Vertice Ue a Bruxelles: Mario Monti accolto come vincitore, nuovi tagli alla spesa per gli italiani

Mario Monti a Bruxelles (Getty Images)

 

 

VERTICE UE A BRUXELLES – Al vertice di Bruxelles Mario Monti ottiente una conquista quasi storica, con la stampa tedesca che gli riconosce di aver avuto la meglio sulla cancelliera Angela Merkel, d’accordo ma irritata per lo scudo antispread. Dopo il secondo giorno di incontri il premier italiano ha telefonato ai tre leader di maggioranza, Alfano, Bersani e Casini, per illustrare la trattativa condotta a buon fine e per richiamarli al proprio impegno. “Ora spetta a voi fare la vostra parte in Parlamento”, questo il senso della telefonata del Professore, che tra lunedì e martedì presenterà nuovi provvedimenti, tra cui il taglio dai cinque agli otto miliardi alla spesa, a partire da quella sanitaria. Una sorta di manovra aggiuntiva che la maggioranza dovrà ingoiare come un’amara medicina e fare buon viso a cattivo gioco dinanzi ad un popolo già stremato come quello italiano.

“In questi due giorni abbiamo fatto importanti passi avanti – ha sottolineato il presidente del Consiglio -. Passi avanti che corrispondono molto a quelli che l’Italia da tempo sostiene: è stato adottato un patto per la crescita e l’occupazione che contiene importanti misure sia a livello nazionale che europeo”. Ed ha poi aggiunto: “Stiamo facendo anche un po’ d’azione di promozione presso altri Paesi dell’idea, per noi naturale ma non sempre considerata tale, tra sinergia tra disciplina di bilancio e misure per la crescita”.
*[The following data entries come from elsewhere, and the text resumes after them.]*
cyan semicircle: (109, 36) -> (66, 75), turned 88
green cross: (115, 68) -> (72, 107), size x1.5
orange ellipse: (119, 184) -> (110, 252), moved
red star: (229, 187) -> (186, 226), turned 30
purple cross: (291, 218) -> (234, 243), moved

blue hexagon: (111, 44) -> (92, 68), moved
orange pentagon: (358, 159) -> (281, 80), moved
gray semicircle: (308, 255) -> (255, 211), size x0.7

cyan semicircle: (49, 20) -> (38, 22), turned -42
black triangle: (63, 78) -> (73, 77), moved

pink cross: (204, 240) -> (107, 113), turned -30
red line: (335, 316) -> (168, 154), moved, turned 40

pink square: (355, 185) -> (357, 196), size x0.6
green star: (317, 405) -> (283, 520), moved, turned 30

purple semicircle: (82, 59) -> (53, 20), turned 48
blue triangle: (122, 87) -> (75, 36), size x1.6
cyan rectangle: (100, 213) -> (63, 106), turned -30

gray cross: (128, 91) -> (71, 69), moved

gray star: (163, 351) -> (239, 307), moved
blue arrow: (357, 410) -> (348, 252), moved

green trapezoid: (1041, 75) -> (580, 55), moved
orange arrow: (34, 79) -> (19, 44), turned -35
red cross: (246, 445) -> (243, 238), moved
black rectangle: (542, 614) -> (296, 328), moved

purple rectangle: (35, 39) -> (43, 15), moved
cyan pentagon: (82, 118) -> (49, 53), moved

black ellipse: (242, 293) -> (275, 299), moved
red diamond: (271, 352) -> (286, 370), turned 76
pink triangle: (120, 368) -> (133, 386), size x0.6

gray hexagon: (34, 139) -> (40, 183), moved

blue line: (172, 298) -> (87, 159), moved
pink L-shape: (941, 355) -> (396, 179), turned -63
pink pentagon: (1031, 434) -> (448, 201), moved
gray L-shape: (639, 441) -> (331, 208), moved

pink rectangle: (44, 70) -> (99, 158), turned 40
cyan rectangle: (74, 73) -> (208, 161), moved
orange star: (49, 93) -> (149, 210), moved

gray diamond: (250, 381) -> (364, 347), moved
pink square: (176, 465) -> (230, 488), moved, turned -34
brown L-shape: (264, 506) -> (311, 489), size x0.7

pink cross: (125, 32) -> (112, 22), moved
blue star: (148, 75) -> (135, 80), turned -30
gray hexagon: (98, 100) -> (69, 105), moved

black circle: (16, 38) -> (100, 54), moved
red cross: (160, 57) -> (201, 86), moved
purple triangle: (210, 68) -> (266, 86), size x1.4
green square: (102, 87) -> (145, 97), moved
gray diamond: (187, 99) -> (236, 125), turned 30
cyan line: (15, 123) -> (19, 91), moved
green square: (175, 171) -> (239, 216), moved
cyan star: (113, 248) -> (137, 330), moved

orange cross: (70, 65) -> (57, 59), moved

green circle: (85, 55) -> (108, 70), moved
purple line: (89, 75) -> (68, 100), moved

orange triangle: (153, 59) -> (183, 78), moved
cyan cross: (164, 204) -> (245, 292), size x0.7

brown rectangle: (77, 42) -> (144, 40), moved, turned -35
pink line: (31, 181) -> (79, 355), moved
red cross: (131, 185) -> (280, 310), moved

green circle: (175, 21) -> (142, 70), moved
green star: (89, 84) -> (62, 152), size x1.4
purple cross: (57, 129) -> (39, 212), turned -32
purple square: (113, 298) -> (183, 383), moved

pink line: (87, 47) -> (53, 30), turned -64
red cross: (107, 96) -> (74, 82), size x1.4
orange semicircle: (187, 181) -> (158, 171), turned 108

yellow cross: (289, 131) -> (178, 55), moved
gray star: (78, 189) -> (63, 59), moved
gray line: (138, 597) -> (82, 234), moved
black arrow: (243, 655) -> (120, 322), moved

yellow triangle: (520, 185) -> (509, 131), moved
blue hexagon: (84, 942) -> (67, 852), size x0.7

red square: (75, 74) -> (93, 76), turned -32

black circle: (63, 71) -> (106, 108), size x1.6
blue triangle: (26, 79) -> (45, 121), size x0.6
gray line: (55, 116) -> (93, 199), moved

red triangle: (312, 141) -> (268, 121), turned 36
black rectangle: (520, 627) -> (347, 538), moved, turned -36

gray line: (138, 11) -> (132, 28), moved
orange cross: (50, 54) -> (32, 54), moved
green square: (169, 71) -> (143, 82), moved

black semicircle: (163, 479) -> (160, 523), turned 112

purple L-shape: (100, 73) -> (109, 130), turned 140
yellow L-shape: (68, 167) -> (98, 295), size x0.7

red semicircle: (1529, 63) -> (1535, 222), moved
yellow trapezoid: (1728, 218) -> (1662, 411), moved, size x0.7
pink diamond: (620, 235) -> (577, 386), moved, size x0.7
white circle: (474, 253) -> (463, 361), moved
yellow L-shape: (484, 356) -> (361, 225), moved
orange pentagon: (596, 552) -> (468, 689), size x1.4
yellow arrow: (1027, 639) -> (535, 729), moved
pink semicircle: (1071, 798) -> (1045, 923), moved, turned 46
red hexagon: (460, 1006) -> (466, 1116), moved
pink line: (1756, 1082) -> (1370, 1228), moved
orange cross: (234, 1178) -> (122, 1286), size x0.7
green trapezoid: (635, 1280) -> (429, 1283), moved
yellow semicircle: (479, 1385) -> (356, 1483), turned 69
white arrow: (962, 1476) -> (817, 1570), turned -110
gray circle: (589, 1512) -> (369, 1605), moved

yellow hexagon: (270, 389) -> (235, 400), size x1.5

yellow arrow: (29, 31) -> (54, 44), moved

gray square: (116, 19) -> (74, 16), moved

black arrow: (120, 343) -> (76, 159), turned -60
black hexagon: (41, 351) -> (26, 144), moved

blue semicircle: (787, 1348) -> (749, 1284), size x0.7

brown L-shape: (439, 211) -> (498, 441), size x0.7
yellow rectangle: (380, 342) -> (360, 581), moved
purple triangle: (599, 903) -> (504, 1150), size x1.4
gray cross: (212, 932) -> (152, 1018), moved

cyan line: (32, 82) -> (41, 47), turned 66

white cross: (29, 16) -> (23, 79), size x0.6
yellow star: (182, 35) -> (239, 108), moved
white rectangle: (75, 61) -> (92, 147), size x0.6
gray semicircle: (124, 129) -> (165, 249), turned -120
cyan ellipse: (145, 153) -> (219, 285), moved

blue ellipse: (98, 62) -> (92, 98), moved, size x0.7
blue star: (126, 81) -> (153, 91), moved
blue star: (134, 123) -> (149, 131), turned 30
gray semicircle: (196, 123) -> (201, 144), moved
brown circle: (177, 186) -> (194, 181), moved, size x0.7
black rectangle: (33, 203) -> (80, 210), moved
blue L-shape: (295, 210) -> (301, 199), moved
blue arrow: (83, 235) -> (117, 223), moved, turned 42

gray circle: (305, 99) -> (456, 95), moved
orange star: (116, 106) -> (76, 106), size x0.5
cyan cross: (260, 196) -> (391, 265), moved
Ma in patria Monti può contare sull’appoggio incondizionato del presidente Giorgio Napolitano, che ieri è parso soddisfatto del risultato del summit di Bruxelles. Il presidente della Repubblica ha seguito l’evolversi della trattativa europea dalla tenuta di Castelporziano, informato in tempo reale dallo stesso Monti. “Una scommessa vinta”, per il capo dello Stato. Ma è pur vero che la morfologia della maggioranza sta progressivamente cambiando con l’avvicinarsi della prossima campagna elettorale. Nel Pdl si sta abbandonando la linea del consenso incondizionato al presidente del Consiglio: in molti, a partire da Angelino Alfano, hanno applaudito al successo italiano al vertice europeo, ma alcuni non hanno esitato ad esprimere disapprovazione, a cominciare dall’ex ministro Renato Brunetta e da Fabrizio Cicchitto, che sta meditando il modo migliore per prendere le distanze dall’esecutivo senza provocarne la caduta e senza troppo irritare Pier Ferdinando Casini, cui Silvio Berlusconi continua a tendere una mano nella speranza non si butti a sinistra con il Pd.